Helnwein étudie la peinture à l'Académie des Beaux-Arts de Vienne. Il reçoit le prix Kardinal König, le prix Meisterschul ainsi que le prix Theodor Körner. Le film documentaire Helnwein de 1984 (régie de Peter Hajek, co-production de la télévision autrichienne ORF et allemande ZDF) obtient le prix Adolf-Grimme, le prix Eduard Rhein et le Goldene Kader de la ville de Vienne.

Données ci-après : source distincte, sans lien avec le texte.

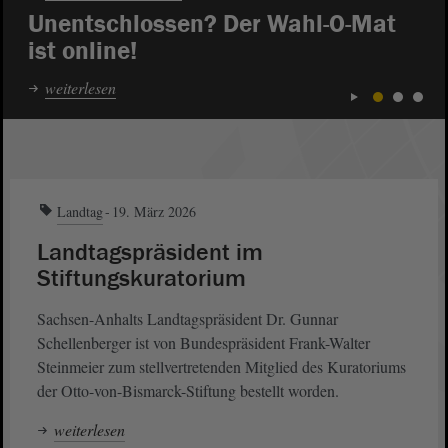
Unentschlossen? Der Wahl-O-Mat
ist online!
weiterlesen
1
2
3
Landtag
19. März 2026
Landtagspräsident im
Stiftungskuratorium
Sachsen-Anhalts Landtagspräsident Dr. Gunnar
Schellenberger ist von Bundespräsident Frank-Walter
Steinmeier zum stellvertretenden Mitglied des Kuratoriums
der Otto-von-Bismarck-Stiftung bestellt worden.
weiterlesen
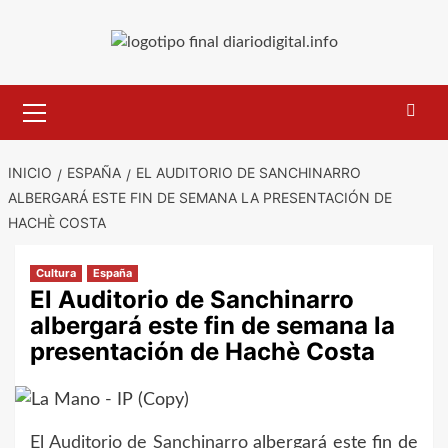
Saltar
al
contenido
Menú
primario
INICIO
ESPAÑA
EL AUDITORIO DE SANCHINARRO
ALBERGARÁ ESTE FIN DE SEMANA LA PRESENTACIÓN DE
HACHÈ COSTA
Cultura
España
El Auditorio de Sanchinarro
albergará este fin de semana la
presentación de Hachè Costa
El
Auditorio de Sanchinarro
albergará este fin de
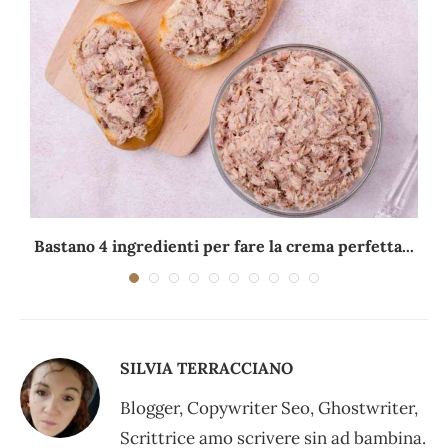
Bastano 4 ingredienti per fare la crema perfetta...
SILVIA TERRACCIANO
Blogger, Copywriter Seo, Ghostwriter,
Scrittrice amo scrivere sin ad bambina.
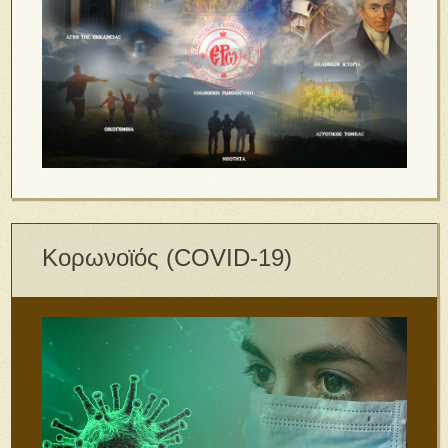
Κορωνοϊός (COVID-19)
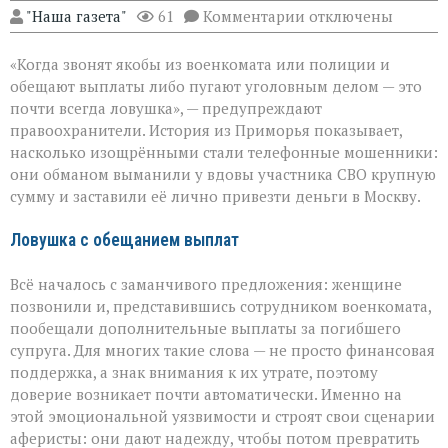
к
"Наша газета"
61
Комментарии
отключены
записи
«Они
«Когда звонят якобы из военкомата или полиции и
сыграли
на
обещают выплаты либо пугают уголовным делом — это
самом
почти всегда ловушка», — предупреждают
больном»:
правоохранители. История из Приморья показывает,
вдова
военного
насколько изощрёнными стали телефонные мошенники:
лишилась
они обманом выманили у вдовы участника СВО крупную
миллионов
сумму и заставили её лично привезти деньги в Москву.
из‑за
аферистов
Ловушка с обещанием выплат
Всё началось с заманчивого предложения: женщине
позвонили и, представившись сотрудником военкомата,
пообещали дополнительные выплаты за погибшего
супруга. Для многих такие слова — не просто финансовая
поддержка, а знак внимания к их утрате, поэтому
доверие возникает почти автоматически. Именно на
этой эмоциональной уязвимости и строят свои сценарии
аферисты: они дают надежду, чтобы потом превратить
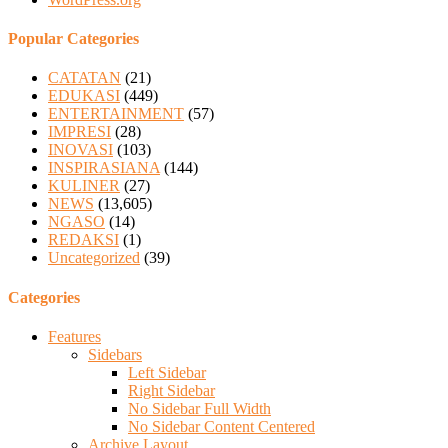
Popular Categories
CATATAN
(21)
EDUKASI
(449)
ENTERTAINMENT
(57)
IMPRESI
(28)
INOVASI
(103)
INSPIRASIANA
(144)
KULINER
(27)
NEWS
(13,605)
NGASO
(14)
REDAKSI
(1)
Uncategorized
(39)
Categories
Features
Sidebars
Left Sidebar
Right Sidebar
No Sidebar Full Width
No Sidebar Content Centered
Archive Layout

Il utilise les techniques et moyens stylistiques les plus divers : en plus du dessin, de l'aquarelle, de la peinture à l'acrylique et à l'huile et des techniques mixtes, c'est surtout la photographie, souvent en relation au travail de performance, qui est son moyen d'expression préféré. Les dessins de Gottfried Helnwein semblent issus des angoisses kafkaïennes; ils ressemblent à des haies épineuses envahies de toiles d'araignées où ses psychoses retiennent l'être humain prisonnier. Son art et sa technique évoluent constamment entre sur-définition plastique et dissolution conceptuelle. La subtilité photographique de son dessin, étrangement apte à reproduire aussi fidèlement que possible les visions de l’artiste, réalise la géniale illusion de fondre les différentes réalités visible et invisible entre elle.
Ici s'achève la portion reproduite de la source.